Skywalk mumbai_ProjectsMonitorMumbai’s costliest skywalk is fast coming up at Nana Chowk near Grant Road in south Mumbai. Estimated to cost over Rs.50 crore, it is the only skywalk employing a cable-stayed design.

Running behind schedule for over three years, the project missed another deadline of full-completion by June 15. The cable-stayed design was deployed as it minimised the use of piers on the busy Nana Chowk junction that is a confluence of five major roads connecting Tardeo, Kemp’s Corner, Girgaum Chowpatty, Opera House and Lamington Road.

The skywalk with its multiple discharge points aims to ferry human traffic to and from Grant Road railway station, apart from local residents crossing the often-chaotic Nana Chowk junction. Currently, the link between the railway station and Nana Chowk (on road connecting Tardeo) is complete.

Skywalk mumbai_ProjectsMonitorThe oval skywalk, around 510m in length, will be suspended by high-tensile steel ropes from a single-column structure (in picture). For Mumbai, this will be the second cable-stayed structure after the Bandra-Worli Sea Link commissioned in 2010.

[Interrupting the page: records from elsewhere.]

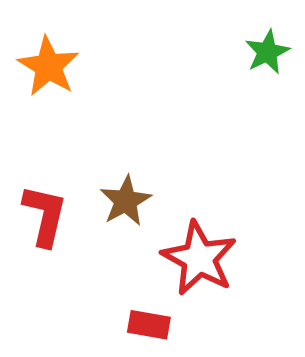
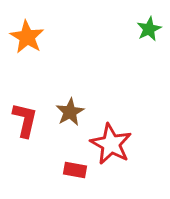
red rectangle: (149, 325) -> (75, 170), moved

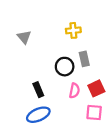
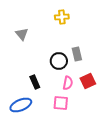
yellow cross: (73, 30) -> (62, 17), moved
pink square: (94, 113) -> (61, 103), moved
blue ellipse: (38, 115) -> (21, 105), moved

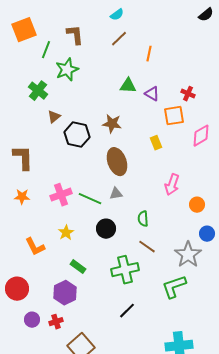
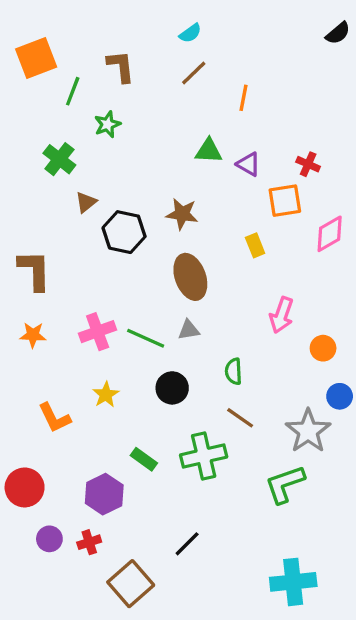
green star: (67, 70) -> (107, 124), size x0.7
green rectangle: (78, 267) -> (144, 459), moved
black line: (127, 311) -> (187, 544), moved

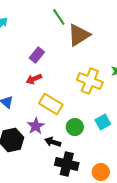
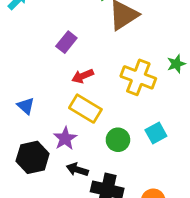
red arrow: (34, 79) -> (83, 76), moved
black arrow: (53, 142) -> (77, 170), moved

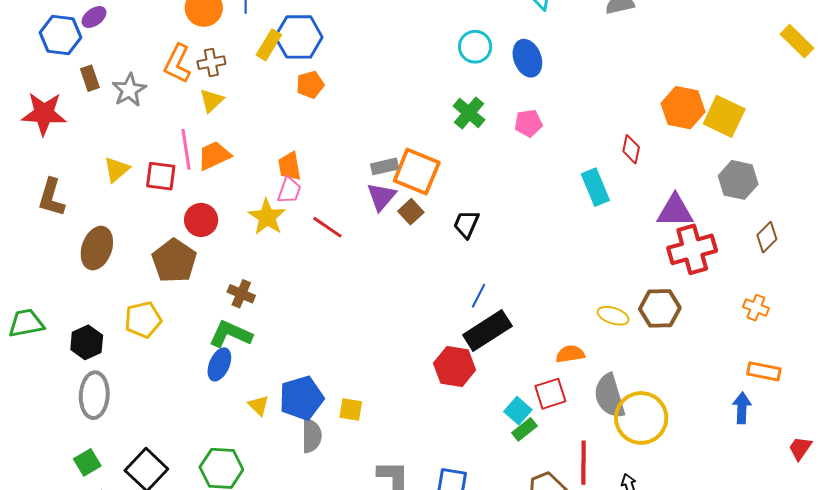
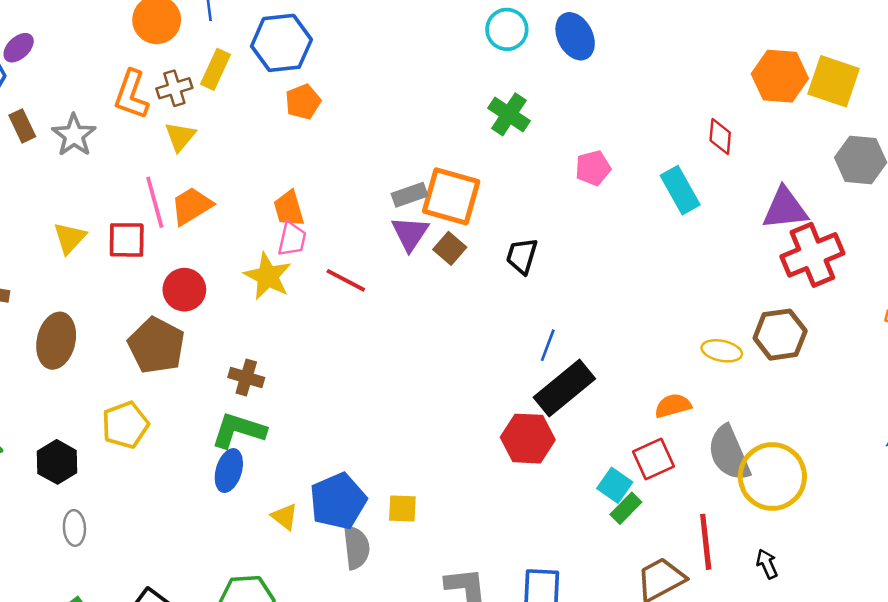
yellow rectangle: (269, 45) -> (216, 69), moved
pink pentagon: (528, 123) -> (593, 168), moved
gray ellipse: (94, 395) -> (74, 528), size x0.6

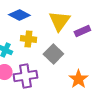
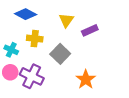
yellow triangle: (59, 21) -> (66, 20), size x0.7
purple cross: (25, 76) -> (32, 76), turned 35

Work on the skywalk began in 2008, but was stalled due to opposition from local residents. It was expected to complete by 2009 by original timelines. The time overrun has also shot up the project cost by at least 30 per cent.

Apart from its iconic structure, the Grant Road skywalk will be known for its fancy night LED illumination, which unconfirmed reports suggest would cost over Rs.3 crore. Some experts and several local residents have criticized project implementing agency MSRDC for the profligate expenditure on LED lights. Local residents are already agitated over the traffic chaos and peril caused over the past four years of slow-paced construction work.

Experts generally feel that skywalks in Mumbai–some 50 of them constructed, under construction or planned—have far from served their intended purpose of diverting human traffic from busy roads. The absence of lifts and escalators on most of them has made skywalks inaccessible especially to senior citizens who would have otherwise been the biggest beneficiaries.

Mumbai got its first skywalk in mid-2008 – a 1.3-km connector between Bandra railway station (East) and Kalanagar Junction. Ever since, there has been a spate of skywalk projects spearheaded by MSRDC and MMRDA.